Homesteading Challenges

Maybe it is just my personal experience and there are none others that have gone through this. Zach with An American Homestead on Youtube referred to the first 3 to 5 years as just Survival Mode, which really resonates with me. I think it depends on your personal situation, of course. I have twins that were babies when we moved to our land, and a 7 year old. We homeschool and cook from scratch, so all of those things factor into making things more challenging. You’re just juggling a lot of balls with our situation. This past year in particular we made a lot of mistakes but we’ve learned a lot.

Many people have physical limitations, health issues, or tight finances which can make things just as hard as it has been for us (if not more so!).

Farm Equipment

We started off with no equipment (tractor, brush cutters, skidsteer, four-wheeler, etc). We just had a chainsaw and an electric hedge trimmer. It was very tough to get anything done, and we are remote, so we couldn’t rent equipment.

We had to clear 12,000 feet of extremely thick brush (up over a person’s head) to put up a new 9 wire electric fence to keep out bears, deer, wolves, and cougars. The largest Grizzly bears in the world and 500lb black bears regularly walk through our area. We started small and just put a fence around our house (using a tulip bulb auger for 2″ posts!), then in year two we tackled the 12,000 feet. Overall we cleared around 100,000 fq ft of brush for the fence (we measured our property on Googlemaps). It was still hard, felt hopeless at times, and took a lot out of us. But we accomplished it, so the victory was pretty sweet. If we had chosen to hire someone, the cost would have been astronomical.”

We did end up buying an old 1967 tractor, which had a new engine and many other replaced parts. That is now our mower, snow plow, and all-purpose machine. We steered away from buying an expensive fancy tractor, as we don’t like to have debt of any kind. My favorite tools are our brush cutter (made by Stihl) and weed wacker, now that we’ve cleared small trees and thick brush. We have 20 acres, so anyone with less land will find it easier to get by without lots of equipment. Most homesteaders with our acreage would have bought a $15k 4-wheeler and a $30k skidsteer or tractor, but we choose to live cheaper and not have a debt hanging over our heads.

DIY Challenges

We have consciously chosen to do many things ourselves, from figuring out how an electric fence works, experimenting with how many wires would work to keep predators out, and of course, doing the dirty work of clearing brush and digging holes. We also do our own plumbing and construction on our home. Our situation is pretty unique, we live 6 hours away from a medium sized city. I think most new homesteaders pick a location near a big city, which is really wise for anyone who thinks they might need help and assistance with building projects or fencing.

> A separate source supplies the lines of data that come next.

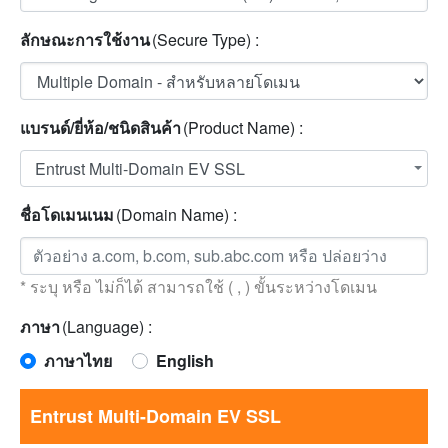
ลักษณะการใช้งาน
(Secure Type) :
แบรนด์/ยี่ห้อ/ชนิดสินค้า
(Product Name) :
Entrust Multi-Domain EV SSL
ชื่อโดเมนเนม
(Domain Name) :
* ระบุ หรือ ไม่ก็ได้ สามารถใช้ ( , ) ขั้นระหว่างโดเมน
ภาษา
(Language) :
ภาษาไทย
English
Entrust Multi-Domain EV SSL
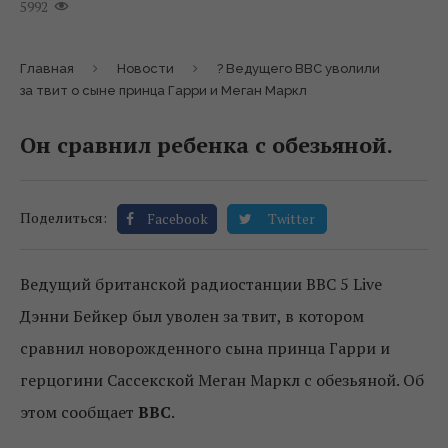
5992
Главная
Новости
? Ведущего BBC уволили
за твит о сыне принца Гарри и Меган Маркл
Он сравнил ребенка с обезьяной.
Поделиться:
Facebook
Twitter
Ведущий британской радиостанции BBC 5 Live
Дэнни Бейкер был уволен за твит, в котором
сравнил новорожденного сына принца Гарри и
герцогини Сассекской Меган Маркл с обезьяной. Об
этом сообщает
BBC
.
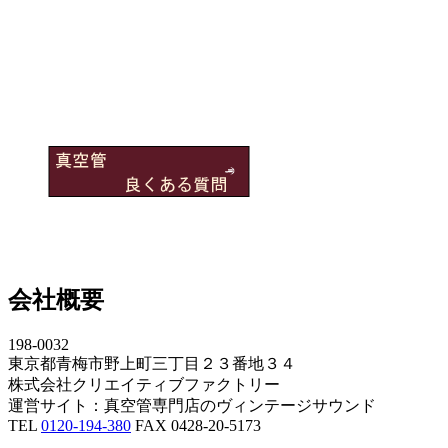
会社概要
198-0032
東京都青梅市野上町三丁目２３番地３４
株式会社クリエイティブファクトリー
運営サイト：真空管専門店のヴィンテージサウンド
TEL
0120-194-380
FAX 0428-20-5173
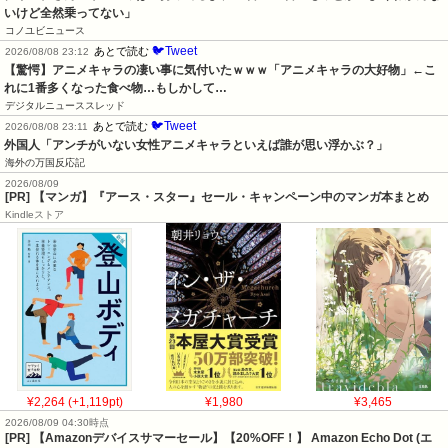
いけど全然乗ってない」
コノユビニュース
🐦Tweet
あとで読む
2026/08/08 23:12
【驚愕】アニメキャラの凄い事に気付いたｗｗｗ「アニメキャラの大好物」←こ
れに1番多くなった食べ物…もしかして…
デジタルニューススレッド
🐦Tweet
あとで読む
2026/08/08 23:11
外国人「アンチがいない女性アニメキャラといえば誰が思い浮かぶ？」
海外の万国反応記
2026/08/09
[PR] 【マンガ】『アース・スター』セール・キャンペーン中のマンガ本まとめ
Kindleストア
¥2,264 (+1,119pt)
¥1,980
¥3,465
2026/08/09 04:30時点
[PR] 【Amazonデバイスサマーセール】【20%OFF！】 Amazon Echo Dot (エ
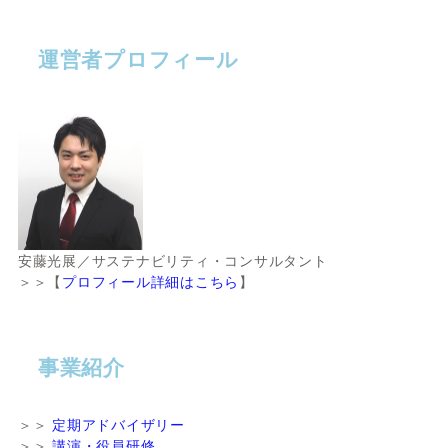
運営者プロフィール
安藤光展／サステナビリティ・コンサルタント
＞＞【
プロフィール詳細はこちら
】
事業紹介
＞＞
定期アドバイザリー
＞＞
講演・役員研修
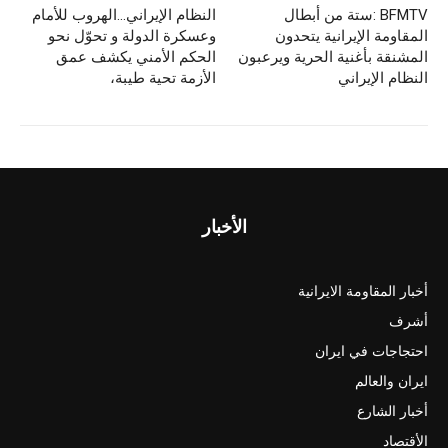
d
b
BFMTV :ستة من أبطال
النظام الإيراني…الهروب للأمام
o
o
المقاومة الإيرانية يتحدون
وعسكرة الدولة و تحوّل نحو
n
o
المشنقة بأغنية الحرية ويرعبون
الحكم الأمني يكشف عمق
النظام الإيراني
الأزمة تحية طيبة،
k
الأخبار
أخبار المقاومة الايرانية
أشرف
احتجاجات في ايران
ايران والعالم
أخبار الشارع
الأقتصاد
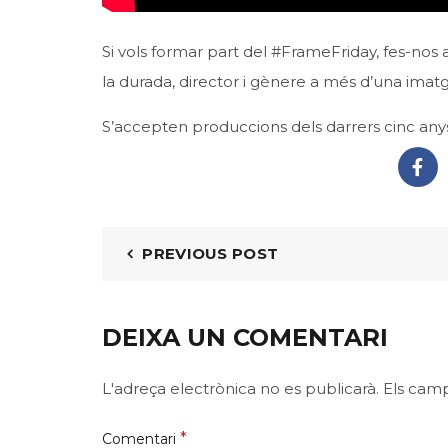
Si vols formar part del #FrameFriday, fes-nos 
la durada, director i gènere a més d’una imatge
S’accepten produccions dels darrers cinc any
PREVIOUS POST
DEIXA UN COMENTARI
L'adreça electrònica no es publicarà.
Els cam
*
Comentari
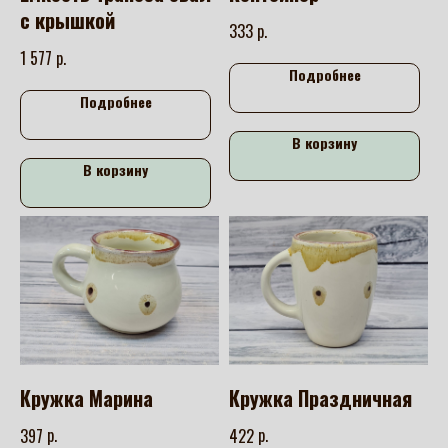
с крышкой
р.
333
р.
1 577
Подробнее
Подробнее
В корзину
В корзину
Кружка Марина
Кружка Праздничная
р.
р.
397
422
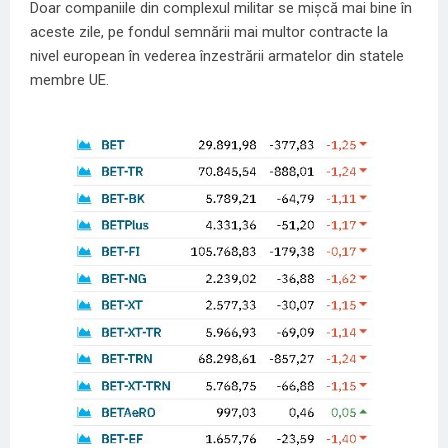
Doar companiile din complexul militar se mișcă mai bine în
aceste zile, pe fondul semnării mai multor contracte la
nivel european în vederea înzestrării armatelor din statele
membre UE.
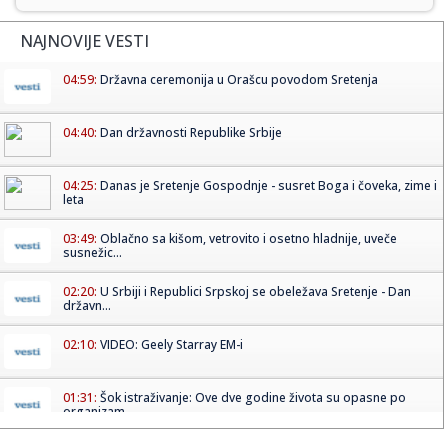
NAJNOVIJE VESTI
04:59:
Državna ceremonija u Orašcu povodom Sretenja
04:40:
Dan državnosti Republike Srbije
04:25:
Danas je Sretenje Gospodnje - susret Boga i čoveka, zime i
leta
03:49:
Oblačno sa kišom, vetrovito i osetno hladnije, uveče
susnežic...
02:20:
U Srbiji i Republici Srpskoj se obeležava Sretenje - Dan
državn...
02:10:
VIDEO: Geely Starray EM-i
01:31:
Šok istraživanje: Ove dve godine života su opasne po
organizam...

However, I still think that DIY is smart, within a person’s capabilities. We build our own bed frames, kitchen countertops, tables, make our own bread and yogurt, and are always coming up with ways to reuse items in our house. Yogurt containers become mixing bowls, pots for plants, and toy boxes. Coffee cans are always reused (and fought over!), as are salad clamshells (when we’re not growing our own lettuce outdoors). My handy husband is planning on building our own sawmill, solar dehydrator, and poly tunnels this spring!

Is Homesteading Still Fun?

Maybe you think I’ve soured on homesteading? Far from it. I love the wide open spaces, the freedom to tackle whatever farm project suits my fancy, the absence of close neighbors, and the wild and free life for my children.

Nothing beats eating food you’ve grown yourself, or putting in a sweaty day at “the office.”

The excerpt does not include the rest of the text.